Остались жить в доме Вероники — она не могла оставить мать, да и работа была близко. Георгий, не привыкший сидеть без дела, устроился кузнецом в соседнее село, и звон его молота скоро стал привычным, обнадёживающим звуком.
Уже в ноябре у них родилась общая дочь. Вероника тайком боялась, что родная кровиночка затмит для мужа приёмную, но опасения были напрасны. Георгий души не чаял в обеих, а для Нины стал истинным отцом — строгим, справедливым и бесконечно любящим.
Как-то раз Вероника, выведенная из себя шалостью старшей, занесла над ней тонкий прутик. Георгий мягко, но твёрдо взял её за руку:
— Не тронь ребёнка. Словом всё можно объяснить. Злом зла не искоренить.
Остыв, она смотрела на него, и в её сердце распускалось новое, незнакомое прежде чувство — благодарная, глубокая любовь, похожая на прочный, вековой дуб.
А чуть позже в село ненадолго вернулся Марк. «Добрые» люди, завидев Нину на улице, подозвали:
— Ниночка, а вон твой родной батька приехал. Пойдёшь, поздороваешься?
— Какой родной? — искренне удивилась девочка. — Мой папа в кузнице, я его только что видела.
— Да нет, тот, первый.
— А у меня один папа — Георгий, — твёрдо и спокойно ответила девочка и побежала домой.
Там она рассказала матери о встрече. Вероника, пряча дрожь в руках, сказала:
— Я не запрещаю, дочка. Если хочешь увидеться…
— Не хочу, мама, — покачала головой Нина, обнимая её. — У меня есть папа. Самый лучший.
И тогда Вероника выдохнула, и последняя, невидимая цепь, сковывавшая её душу, рассыпалась в прах. Никакой злобы к Марку не осталось. Лишь странное, отстранённое чувство — будто благодарность за тот давний, жестокий урок, что привёл её к настоящему, тихому счастью. К Георгию.
Марк же к дочери так и не подошёл. И больше они его не видели никогда.
—
В 1955 году в семье родился долгожданный сын. Георгий боготворил всех своих детей, а Веронику любил той самой взрослой, осознанной и невероятно крепкой любовью, что сильнее любой страсти. Они стали неразлучны, как два крыла у одной птицы.
После рождения сына Георгий своими руками, бревно к бревну, построил просторный, светлый дом под высокой тесовой крышей. Развели большое хозяйство. Когда здоровье уже не позволяло орудовать кузнечным молотом, Георгий стал лесничим — охранять и беречь тишину леса, что так напоминала ему тишину их общего дома.

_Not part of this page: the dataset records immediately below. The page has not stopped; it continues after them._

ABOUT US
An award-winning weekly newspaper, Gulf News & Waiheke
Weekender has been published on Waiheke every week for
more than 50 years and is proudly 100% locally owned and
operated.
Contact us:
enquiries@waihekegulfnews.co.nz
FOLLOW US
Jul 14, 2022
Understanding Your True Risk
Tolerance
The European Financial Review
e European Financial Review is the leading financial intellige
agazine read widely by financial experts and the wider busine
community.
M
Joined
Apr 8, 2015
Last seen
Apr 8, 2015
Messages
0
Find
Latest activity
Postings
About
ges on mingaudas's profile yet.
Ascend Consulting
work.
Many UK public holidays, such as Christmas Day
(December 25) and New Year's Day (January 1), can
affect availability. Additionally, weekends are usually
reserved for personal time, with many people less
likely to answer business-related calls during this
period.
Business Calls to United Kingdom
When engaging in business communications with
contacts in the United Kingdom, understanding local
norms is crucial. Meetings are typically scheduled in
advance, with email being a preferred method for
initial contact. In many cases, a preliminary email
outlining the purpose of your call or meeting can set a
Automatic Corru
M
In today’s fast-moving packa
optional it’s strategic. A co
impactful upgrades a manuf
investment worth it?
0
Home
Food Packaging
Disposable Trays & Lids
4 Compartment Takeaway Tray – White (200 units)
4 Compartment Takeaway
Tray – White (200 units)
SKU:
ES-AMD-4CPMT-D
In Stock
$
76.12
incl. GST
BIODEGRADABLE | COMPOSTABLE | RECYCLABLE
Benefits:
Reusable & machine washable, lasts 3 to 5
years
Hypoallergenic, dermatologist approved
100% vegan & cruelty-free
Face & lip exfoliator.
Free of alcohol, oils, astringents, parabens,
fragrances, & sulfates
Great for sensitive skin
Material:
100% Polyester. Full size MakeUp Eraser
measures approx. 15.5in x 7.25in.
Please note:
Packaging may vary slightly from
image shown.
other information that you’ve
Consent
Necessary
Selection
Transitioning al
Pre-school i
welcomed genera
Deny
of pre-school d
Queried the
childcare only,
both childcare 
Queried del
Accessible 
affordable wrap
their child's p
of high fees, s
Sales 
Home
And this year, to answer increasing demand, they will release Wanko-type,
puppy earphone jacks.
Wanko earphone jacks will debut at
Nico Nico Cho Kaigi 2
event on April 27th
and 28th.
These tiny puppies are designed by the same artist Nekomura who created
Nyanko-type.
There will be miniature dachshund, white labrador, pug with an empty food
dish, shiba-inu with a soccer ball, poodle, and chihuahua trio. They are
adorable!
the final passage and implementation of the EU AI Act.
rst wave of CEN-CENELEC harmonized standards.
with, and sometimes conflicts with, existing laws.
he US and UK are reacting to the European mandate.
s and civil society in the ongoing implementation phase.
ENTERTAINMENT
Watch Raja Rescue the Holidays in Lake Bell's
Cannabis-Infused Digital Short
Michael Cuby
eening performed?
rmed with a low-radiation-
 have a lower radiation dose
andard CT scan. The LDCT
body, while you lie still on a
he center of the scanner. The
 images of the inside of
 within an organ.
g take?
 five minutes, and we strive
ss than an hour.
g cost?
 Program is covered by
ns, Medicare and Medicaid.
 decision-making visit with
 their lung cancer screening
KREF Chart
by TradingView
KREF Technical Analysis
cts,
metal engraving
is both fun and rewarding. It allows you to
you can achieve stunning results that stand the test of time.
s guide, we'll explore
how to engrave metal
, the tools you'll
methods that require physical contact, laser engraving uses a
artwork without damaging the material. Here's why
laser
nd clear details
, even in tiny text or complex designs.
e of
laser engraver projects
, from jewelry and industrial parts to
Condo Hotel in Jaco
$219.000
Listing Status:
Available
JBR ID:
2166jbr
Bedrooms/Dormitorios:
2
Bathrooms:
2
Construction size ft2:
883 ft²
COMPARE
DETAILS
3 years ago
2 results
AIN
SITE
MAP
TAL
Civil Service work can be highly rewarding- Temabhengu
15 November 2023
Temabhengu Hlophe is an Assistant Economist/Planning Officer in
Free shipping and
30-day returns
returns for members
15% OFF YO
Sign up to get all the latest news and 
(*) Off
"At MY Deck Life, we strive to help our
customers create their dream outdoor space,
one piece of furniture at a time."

В этом доме, в саду, где цвели яблони и пахло свежескошенной травой, они прожили всю свою долгую совместную жизнь. Вырастили детей, помогали растить внуков, а под конец пути успели прижать к груди двух озорных, звонких правнуков.
Вероника ушла из жизни тихо, во сне, в 2003 году. После её ухода Георгий будто утратил часть своего мира. Он пережил свою верную подругу всего на пять лет. В 2008-м его похоронили рядом с ней, под сенью той самой яблони, что они посадили вместе в год постройки дома.
Дети, внуки и правнуки хранят память о них не как о бабушке и дедушке, а как о неразделимом целом — «наши Вероника и Георгий». Их история, начавшаяся с боли и предательства, но расцветшая тихим, прочным счастьем, стала живой легендой, тихим напоминанием о том, что настоящая любовь приходит нередко окольными путями, и что она всегда находит тех, кто, несмотря на все бури, сохранил в сердце способность доверять и надеяться. Как та весенняя яблоня, пережившая суровые морозы, их чувство пустило глубокие корни и навеки одарило мир своим тихим, прекрасным цветением.